NEWS & LETTERS, April - May 2008

ESL teachers strike

San Francisco--Our strike at San Francisco Institute of English (teaching English as Second Language) with its teaching staff of 11 people was about the lack of healthcare. Healthcare was taken away in 2004, because after 9/11 homeland security reduced the number of student visas they issued, thus reducing enrollment in the school. The management asked the workers to "share the suffering" which was going to be temporary.

People have not had any cost of living increases. One teacher, who had been there for 12 years, had only three raises which were in the first three years. There is no policy for any other raises, no allowance for seniority, no allowance for cost of living increases.

The school is run as a not-for-profit by a couple. During the whole year I worked there, I had not seen the executive director nor his girlfriend who was the assistant director until about a month before the strike. We found from the school's tax returns they each made over $100,000 per year totaling between them a quarter million dollars. Additionally he got $25,000 in benefits, she got $16,000 in benefits. The teachers average about $18,000 per year.

At a holiday party in December one of the teachers asked, jokingly, "when are we going to get our healthcare?" Our supervisor said "it ain't gonna happen." That was the catalyst for us starting to organize.

We drafted our demands: across the board 30% wage increase and fully paid healthcare benefits. Policy was completely arbitrary. We want clear policies, a grievance procedure, and job security. In our letter of demands signed by 7 of the 11 staff, we asked them to address all these issues.

We presented our letter of demands on Wednesday, March 13. Management said they would need a long time to think about it. We gave him until Friday.
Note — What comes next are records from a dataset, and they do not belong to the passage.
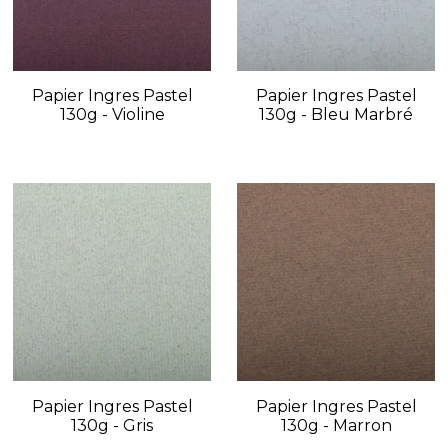
Papier Ingres Pastel
Papier Ingres Pastel
130g - Violine
130g - Bleu Marbré
Papier Ingres Pastel
Papier Ingres Pastel
130g - Gris
130g - Marron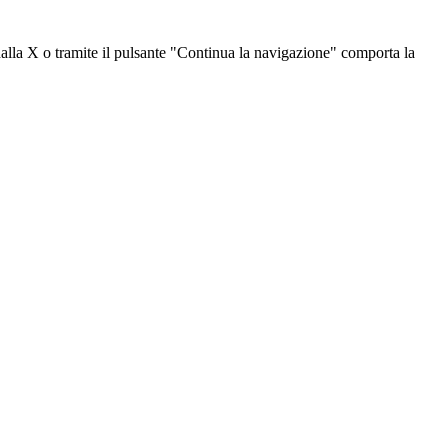
dalla X o tramite il pulsante "Continua la navigazione" comporta la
Thursday, they offered us a 3% per year raise based on the number of years we’ve been there. But it would apply only to about half the staff. There was no healthcare promise at all. On Friday, we all came from our second or third jobs to meet with them and they failed to show. We got to the school at 7:00 p.m. and it was closed.

Monday morning we decided to strike. We had a lot of community support from labor, teachers, and unions like the American Federation of Teachers (AFT) Local 2121 from City College of San Francisco. We had an overwhelming majority of the students with us. A lot of them are from poor Third World countries, who said they have better healthcare than we did. By Wednesday one student told us there were only seven students, when normally there would have been between 50 and 60 for the evening classes.

By Thursday, two teachers who felt the management was not going to budge, resigned. Up until then we had a majority, but with them resigning, others would either resign or stop striking. By the end of the day, to thank the students, we took our strike fund of $600, and had a pizza party. It gave us a sense of closure, because the resignations really ended the strike.

We are calling a general meeting for ESL teachers in San Francisco. We have teachers from four schools. The various independent schools are merging (just like healthcare providers), becoming national chains. Kaplan, a national test-preparation service that also does ESL, merged with Aspect, another national chain. When they merged, they tried to lower every teacher's salary and benefits to the lowest level of any of the merging schools. Those ESL teachers are all angry and talking about striking. We would like to propose that we form an association and share information, create linkages that will allow the next strike to be won and stop the Walmartization of education.